EXERCISE OBJECTIVE
The answer is every line in the data below that contains the word "desde".

Collected data entries:

-------------------------

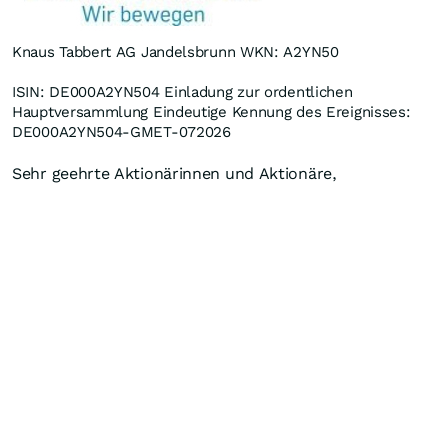
Knaus Tabbert AG Jandelsbrunn WKN: A2YN50
ISIN: DE000A2YN504 Einladung zur ordentlichen
Hauptversammlung Eindeutige Kennung des Ereignisses:
DE000A2YN504-GMET-072026
Sehr geehrte Aktionärinnen und Aktionäre,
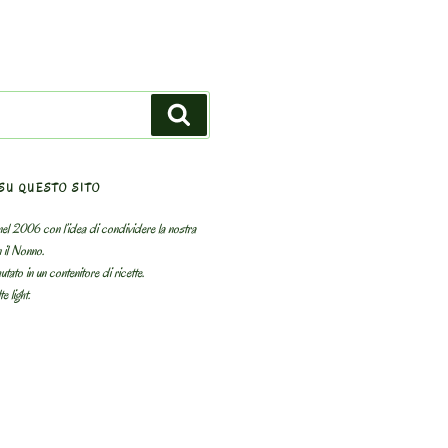
Search
SU QUESTO SITO
el 2006 con l’idea di condividere la nostra
n il Nonno.
utato in un contenitore di ricette.
e light.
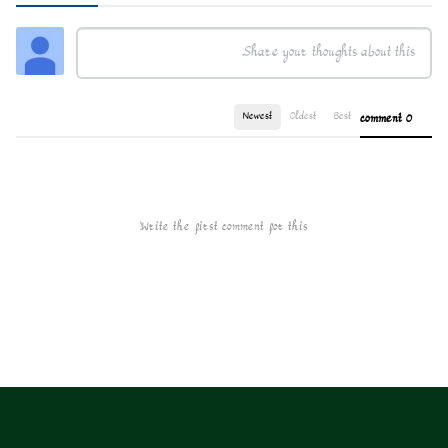
Newest
Oldest
Best
0 comment
Write the first comment for this!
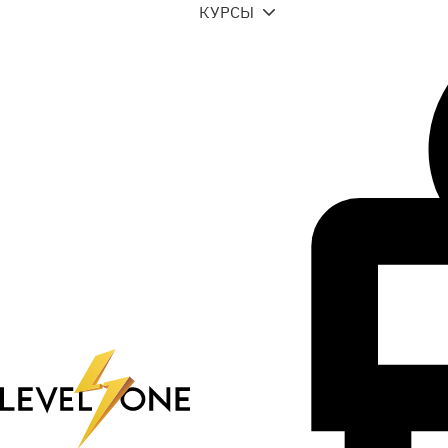
КУРСЫ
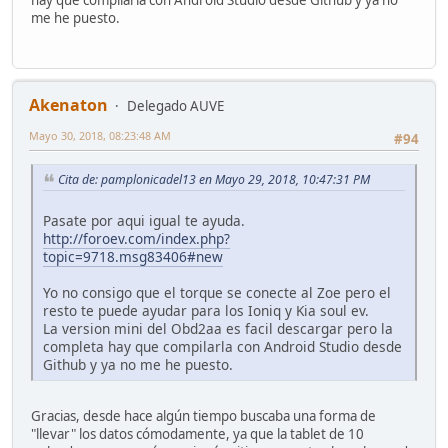
me he puesto.
Akenaton
Delegado AUVE
Mayo 30, 2018, 08:23:48 AM
#94
Cita de: pamplonicadel13 en Mayo 29, 2018, 10:47:31 PM
Pasate por aqui igual te ayuda.
http://foroev.com/index.php?
topic=9718.msg83406#new
Yo no consigo que el torque se conecte al Zoe pero el
resto te puede ayudar para los Ioniq y Kia soul ev.
La version mini del Obd2aa es facil descargar pero la
completa hay que compilarla con Android Studio desde
Github y ya no me he puesto.
Gracias, desde hace algún tiempo buscaba una forma de
"llevar" los datos cómodamente, ya que la tablet de 10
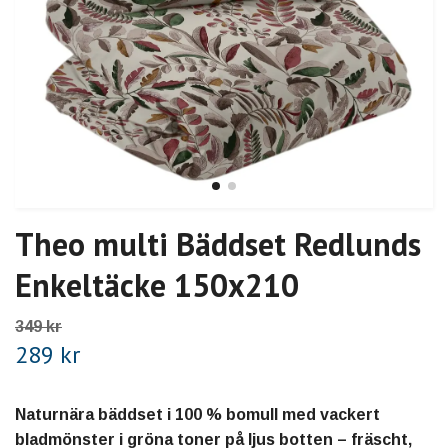
Theo multi Bäddset Redlunds
Enkeltäcke 150x210
349 kr
289 kr
Naturnära bäddset i 100 % bomull med vackert
bladmönster i gröna toner på ljus botten – fräscht,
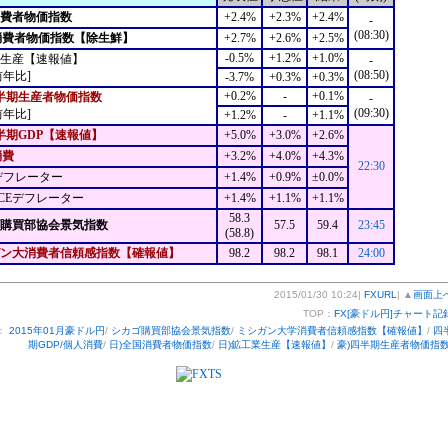
消費者物価指数
+2.4%
+2.3%
+2.4%
-
(08:30)
消費者物価指数【除生鮮】
+2.7%
+2.6%
+2.5%
-0.5%
+1.2%
+1.0%
生産【速報値】
-
(08:50)
前年比]
-3.7%
+0.3%
+0.3%
+0.2%
-
+0.1%
半期生産者物価指数
-
(09:30)
前年比]
+1.2%
-
+1.1%
半期GDP【速報値】
+5.0%
+3.0%
+2.6%
消費
+3.2%
+4.0%
+4.3%
22:30
デフレーター
+1.4%
+0.9%
±0.0%
CEデフレーター
+1.4%
+1.1%
+1.1%
58.3
ゴ購買部協会景気指数
57.5
59.4
23:45
(58.8)
ン大消費者信頼感指数【確報値】
98.2
98.2
98.1
24:00
2015/01/30 10:24|
FXURL
| ▲
画面上
TOP：
FX[豪ドル円]チャート記
：
2015年01月豪ドル円
/
シカゴ購買部協会景気指数
/
ミシガン大学消費者信頼感指数【確報値】
/
四
期GDP/個人消費
/
日)全国消費者物価指数
/
日)鉱工業生産【速報値】
/
豪)四半期生産者物価指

-------------------------

COMPLETED EXERCISE
completa hay que compilarla con Android Studio desde
Gracias, desde hace algún tiempo buscaba una forma de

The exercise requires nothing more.